Delays mount up and Sapient terminates the Siemens subcontract. In July 2009 Siemens sues for breach of contract for $20 million. Sapient counterclaims for $10 million for delay.
Siemens carries on discovery the old fashioned way, ignoring the 2010 rule amendments (in particular the requirement of a Discovery Plan). Siemens identifies all 38 project staff as custodians and collects all their data; performs key word searches, reviews and eventually produces some 120,000 documents. (Since it no longer has access to ResultSpace, all Siemens productions come from other sources such as email.)
Sapient also works traditionally (i.e. no meet & confer, no Discovery Plan). But they decide to unilaterally invoke the new principle of proportionality as follows:
- Sapient identifies only 14 custodians (out of 120 project staff) as holders of potentially relevant material, because it is mere speculation that the other custodians possess any additional evidence material to the case
- When identifying potential sources of relevant information, Sapient overlooks the project document repository.

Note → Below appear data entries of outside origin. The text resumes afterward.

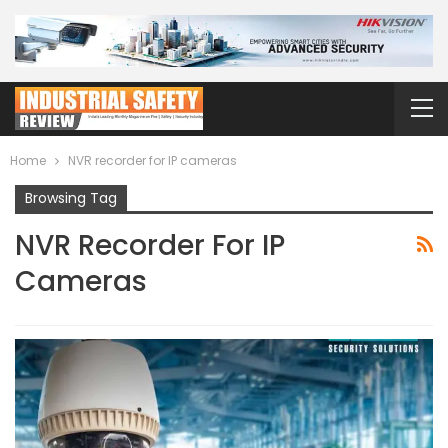
Home
NVR recorder for IP cameras
Browsing Tag
NVR Recorder For IP
Cameras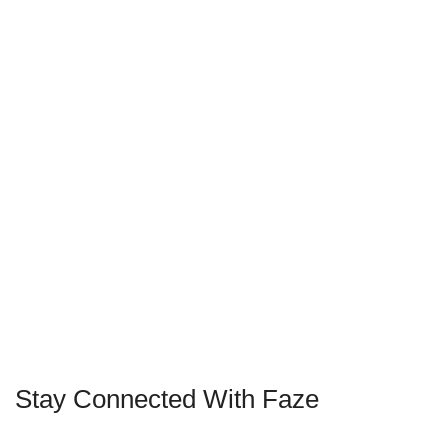
Stay Connected With Faze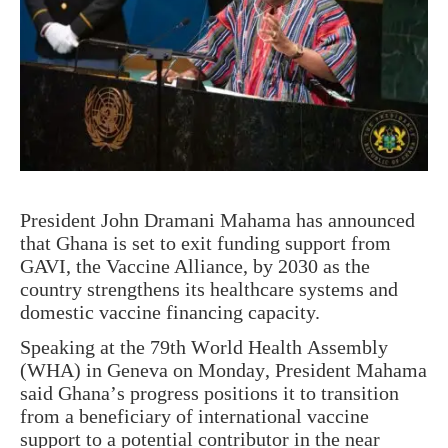
President John Dramani Mahama has announced
that Ghana is set to exit funding support from
GAVI, the Vaccine Alliance, by 2030 as the
country strengthens its healthcare systems and
domestic vaccine financing capacity.
Speaking at the 79th World Health Assembly
(WHA) in Geneva on Monday, President Mahama
said Ghana’s progress positions it to transition
from a beneficiary of international vaccine
support to a potential contributor in the near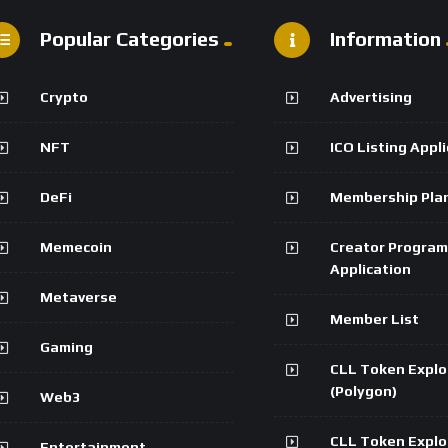
Popular Categories
Information
Crypto
Advertising
NFT
ICO Listing Appl
DeFi
Membership Pla
Memecoin
Creator Program
Application
Metaverse
Member List
Gaming
CLL Token Explo
(Polygon)
Web3
CLL Token Explo
Entertainment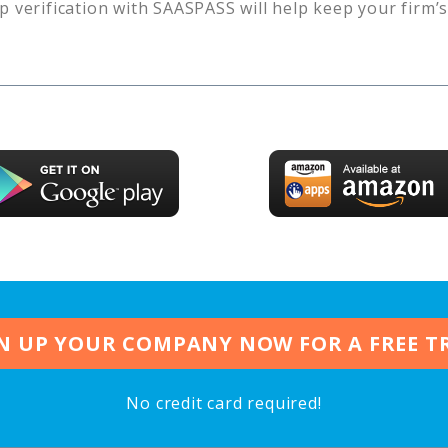
p verification with SAASPASS will help keep your firm’
N UP YOUR COMPANY NOW FOR A FREE T
No credit card required!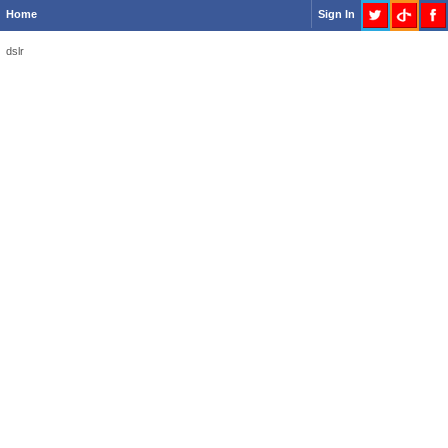
Home
Sign In
dslr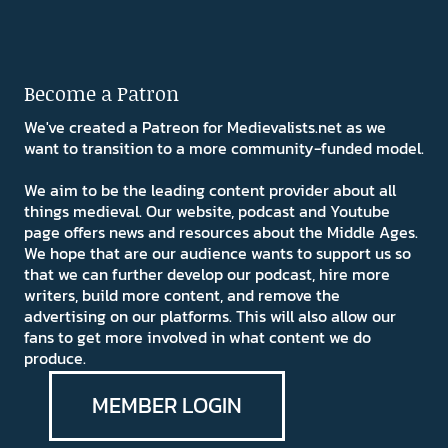
Become a Patron
We've created a Patreon for Medievalists.net as we
want to transition to a more community-funded model.
We aim to be the leading content provider about all
things medieval. Our website, podcast and Youtube
page offers news and resources about the Middle Ages.
We hope that are our audience wants to support us so
that we can further develop our podcast, hire more
writers, build more content, and remove the
advertising on our platforms. This will also allow our
fans to get more involved in what content we do
produce.
MEMBER LOGIN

- Sapient asks the 14 custodians to review and select for production only what they believe to be relevant
- When encountering technical problems with collecting from four of the custodians, Sapient makes no effort to preserve or recover the data.
- Sapient refuses to share with Siemens any information about what sources or custodians were identified or what keywords were used.
- Manual relevancy review does not include emails relating to the “status of the project” because Sapient asserts that project status was well documented in minutes, status reports etc.
Sapient initially produces just over 21,000 records, one-sixth of Siemens’ production, even though it has three times as many project staff.
During oral discovery, Sapient questions a Siemens representative on a document that was never produced. When pressed, Sapient admits that it inadvertently neglected the ResultSpace repository. In October 2012, two years after production was supposed to be complete, Sapient produces another 20,000 documents – effectively doubling its production.
Siemens brings a motion for further productions, including more custodians, transparency, and all documents relating to “project status”. Siemens attaches a “state-of-the-art” fifteen-page Discovery Plan (which is not appended to the reasons). While the parties agree on some elements, the main disagreement is about scope.
Is it really necessary (or proportional) for Sapient to add more custodians when so many documents have already been produced already, and the existence of any new emails that might be material to the issues is only speculative?
Is it really necessary for Sapient to find all emails relating to “project status” when this is already well documented in project status reports, meeting minutes and elsewhere?
Should the scope of relevance in the Discovery Plan be expressly limited by the words Subject to the principle of proportionality, as argued by Sapient?
Siemens was granted partial relief. Sapient was ordered to:
- Search emails and ResultSpace data for an additional eight custodians. (Assessment of the emails of these custodians would determine whether even more custodians might need to be added.)
- Restore and search more backup tapes for the 10 original custodians.
- Apply the original search terms to the complete email files (not just the self-selected emails).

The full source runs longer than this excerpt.